Motivated and highly skilled in the defense of complex business litigation
Michael will be the first to tell you he was a late bloomer. He wasn’t a great student in high school. After floundering in college for two years, he dropped out and took a job with a mutual fund, learning the back-office mechanics of financial securities. Living at the time in Tucson, Arizona – one of the epicenters of the 2000s housing boom, and later, bust – Michael was hired by a residential builder and oversaw construction of an 18-home subdivision with no formal training or experience.
Yet higher education began to call. “There was a ceiling on how far I could get without a college degree,” Michael says. With family in Virginia, he relocated to Richmond, where he enrolled in VCU’s business economics program. And the switch flipped: He finished 83 credit hours in 16 months with a 4.0 GPA. He went straight to Law school, where he served as executive editor of the Richmond Law Review and graduated summa cum laude – fourth in his class.
Michael has invested a lot of time into deciphering the complexities of Virginia’s courts. He was a student clerk for the Hon. James R. Spencer in the Richmond Division of the U.S. District Court for the Eastern District of Virginia. He spent a summer as a legal intern for the Chesterfield County Commonwealth’s Attorney’s Office. Following graduation, Michael was judicial law clerk to the Hon. Michael C. Allen in the Chesterfield County Circuit Court.
Since joining ThompsonMcMullan , Michael has built his reputation as a fierce and capable litigator. Analytical, competitive, and results-minded, Michael is driven to obtain the best possible solution, in the most cost-effective manner, to solve his clients’ most challenging legal problems.
He and the firm’s litigation team are trusted as counsel for out-of-state attorneys, small and middle-market businesses, insurance carriers, public officials, and local governments. He defends clients in all manner of lawsuits in state and federal courts throughout the Commonwealth, including claims involving torts, contracts, civil rights, insurance coverage, defamation, bankruptcy, corporate governance, consumer finance laws, complex litigation, and class-action litigation.
“Litigation is nonlinear; the playing field for attorneys doing it is very large, and the strategies are limitless,” he says. “The best litigators bring a strong working knowledge of procedure, the law, the idiosyncrasies of the court, and their adversary – and they use that knowledge to develop a cost-effective, winning strategy.”
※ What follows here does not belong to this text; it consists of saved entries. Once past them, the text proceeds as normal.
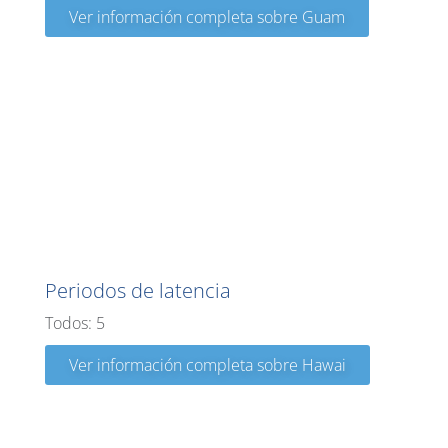
Ver información completa sobre Guam
Hawai
Periodos de latencia
Todos: 5
Ver información completa sobre Hawai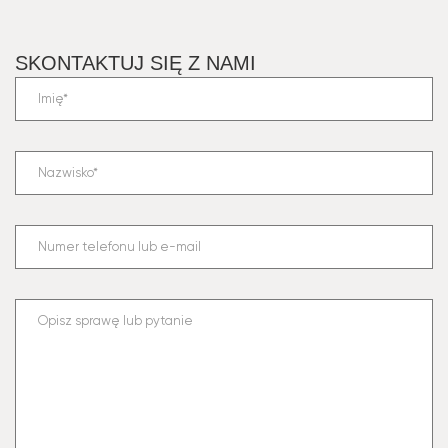
SKONTAKTUJ SIĘ Z NAMI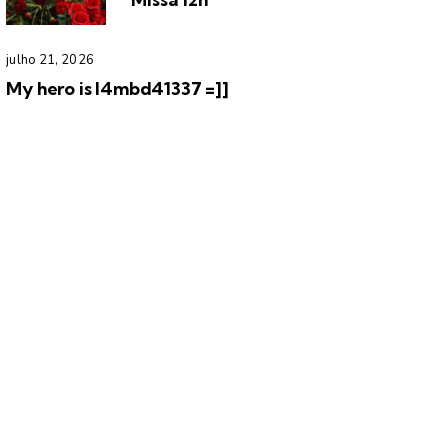
julho 21, 2026
My hero is l4mbd41337 =]]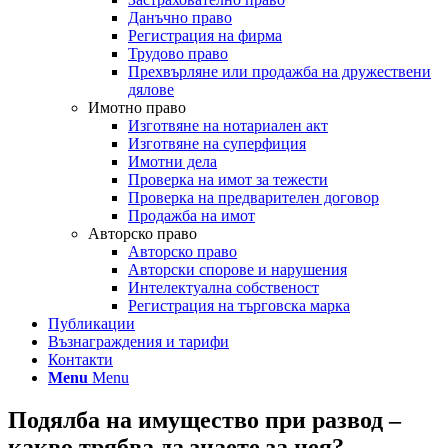
Данъчно право
Регистрация на фирма
Трудово право
Прехвърляне или продажба на дружествени
дялове
Имотно право
Изготвяне на нотариален акт
Изготвяне на суперфиция
Имотни дела
Проверка на имот за тежести
Проверка на предварителен договор
Продажба на имот
Авторско право
Авторско право
Авторски спорове и нарушения
Интелектуална собственост
Регистрация на търговска марка
Публикации
Възнаграждения и тарифи
Контакти
Menu
Menu
Подялба на имущество при развод –
какво трябва да знаете за нея?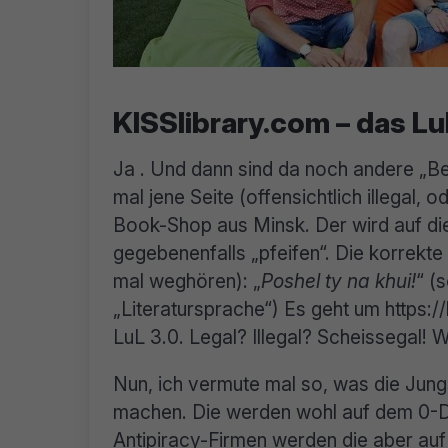
KISSlibrary.com – das Lu
Ja . Und dann sind da noch andere „Bes
mal jene Seite (offensichtlich illegal, o
Book-Shop aus Minsk. Der wird auf 
gegebenenfalls „pfeifen“. Die korrekte
mal weghören): „
Poshel ty na khui!
“ (
„Literatursprache“) Es geht um https:/
LuL 3.0. Legal? Illegal? Scheissegal! W
Nun, ich vermute mal so, was die Ju
machen. Die werden wohl auf dem 0-D
Antipiracy-Firmen werden die aber au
Success as a litigator also takes an analytical approach, people skills, and strong writing ability. With those skills backing him, Michael has put in the time and work over the years to develop the knowledge and instincts to be able to litigate effectively. He is admitted to practice in the Virginia state and federal district courts, the Supreme Court of Virginia, the Fourth Circuit Court of Appeals, and the Supreme Court of the United States.
Civil Litigation, Bankruptcy, and Administrative Law
Kenneth Lecky v. Virginia State Board of Elections, 285 F. Supp. 3d 908 (E.D. Va. 2018) (Alexandria Division). Successfully defended the local registrar and electoral board members in a series of injunction lawsuits brought seeking to challenge the result of the election for the house of delegates. Following the United States District Court’s opinion denying an emergency preliminary injunction, we successfully defended against an appeal to the United States Court of Appeals for the Fourth Circuit.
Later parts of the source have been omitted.